The risk of the cyclist, which has also become synonymous with that of a well-behaved driver, has been exacerbated by the presence of unruly commuter omnibus drivers.

These do not follow any normal road rules.

They can face you head-on and you have to whisk yourself away to save your life.

They behave like the proverbial unicorn.

Tradition says the unicorn did not count what was on its way — tree or mountain.

Unfortunately, even now, private car drivers tend to follow the behaviour of the kombi drivers. This has put the city road to much worse risk right now.

It is now a very common sight along the roads that in every trip one makes, one sees two or so minor accidents involving vehicles locking bumpers or one scratching the other’s side.
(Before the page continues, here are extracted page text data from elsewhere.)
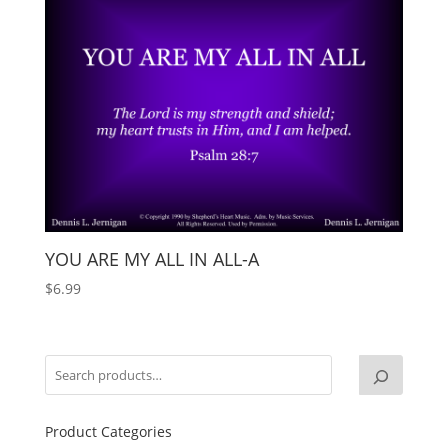
YOU ARE MY ALL IN ALL-A
$
6.99
Product Categories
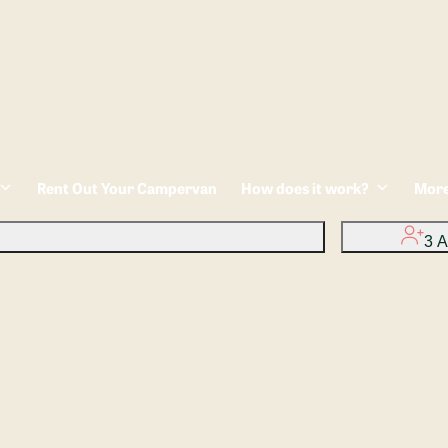
Rent Out Your Campervan
How does it work?
Mor
3 A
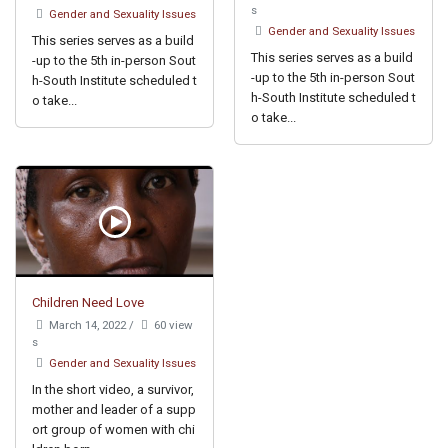
s
Gender and Sexuality Issues
Gender and Sexuality Issues
This series serves as a build
This series serves as a build
-up to the 5th in-person Sout
-up to the 5th in-person Sout
h-South Institute scheduled t
h-South Institute scheduled t
o take...
o take...
Children Need Love
March 14, 2022
/
60 view
s
Gender and Sexuality Issues
In the short video, a survivor,
mother and leader of a supp
ort group of women with chi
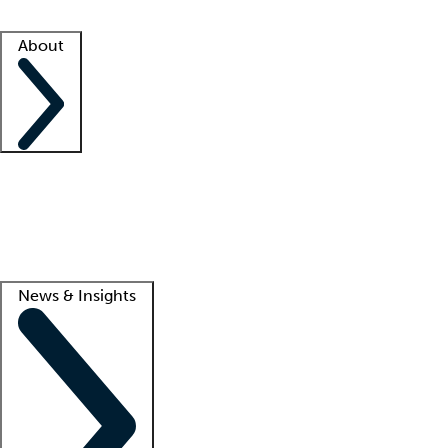
Facility resources
Success stories
About
Company
About us
Contact us
Awards
Culture
Careers -
We're hiring!
Service promise
Corporate giving
Lead
News & Insights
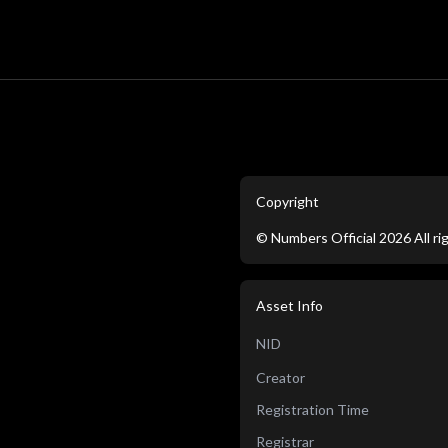
Copyright
©
Numbers Official
2026
All r
Asset Info
NID
Creator
Registration Time
Registrar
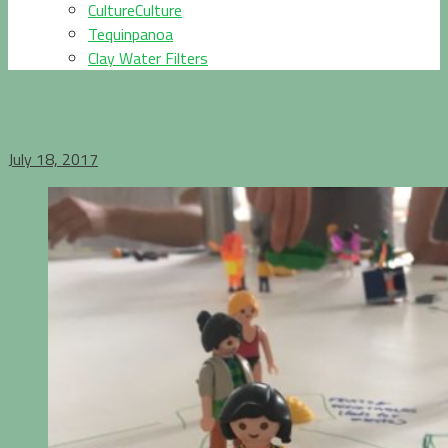
CultureCulture
Tequinpanoa
Clay Water Filters
July 18, 2017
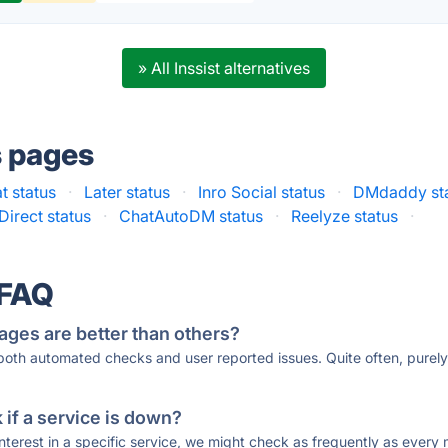
» All Inssist alternatives
s pages
 status
·
Later status
·
Inro Social status
·
DMdaddy st
Direct status
·
ChatAutoDM status
·
Reelyze status
·
 FAQ
ages are better than others?
 both automated checks and user reported issues. Quite often, pure
if a service is down?
 interest in a specific service, we might check as frequently as eve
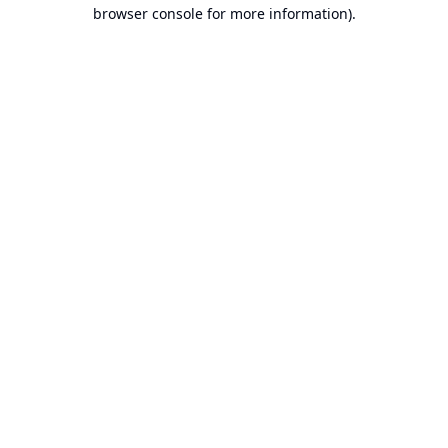
browser console for more information).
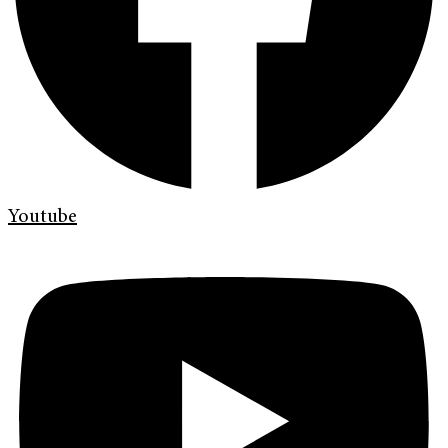
Youtube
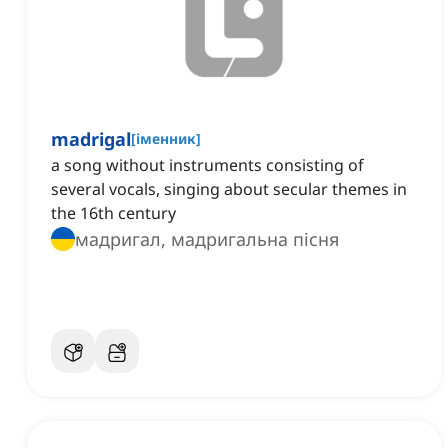
madrigal
[
іменник
]
a song without instruments consisting of
several vocals, singing about secular themes in
the 16th century
мадригал, мадригальна пісня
Most district, local distributor and access roads are potholed. There is a street joke which has been circulating that goes: “If you see a driver in Harare keeping well left, something must be very wrong in their head. Otherwise, one has to move like a slow-moving snake, wriggling left, right and centre as it moves ahead.”

As part of the behavioural problem is the increasing car ownership by households.

Unfortunately, as society, owning a car is symptomatic of being well up. Everyone is striving, at least, to have a small car that takes them from point A to point B.

Harare’s congestion problem emanates from a plethora of problems — everyone rushing to get somewhere within a short time, the city not being intelligent enough, the CBD being the main attractor of vehicle population, policy and practice not ready to allow for potential cycling and the general obsession of the idea that “owning and operating my own car” is a status symbol.

Potholes, too!

Dealing with the cited challenges needs a systems thinking approach in which, collectively, these issues must be tackled.

Of respite is the ongoing master-planning process, provided for by a Presidential decree by June 2024. The process brings together forces from both the supply and demand sides of the traffic congestion equation.

Let us hope the math will work.

 

Professor Innocent Chirisa specialises in Urban and Regional Planning. , He is currently the acting Vice Chancellor of the Zimbabwe Ezekiel Guti University in Bindura.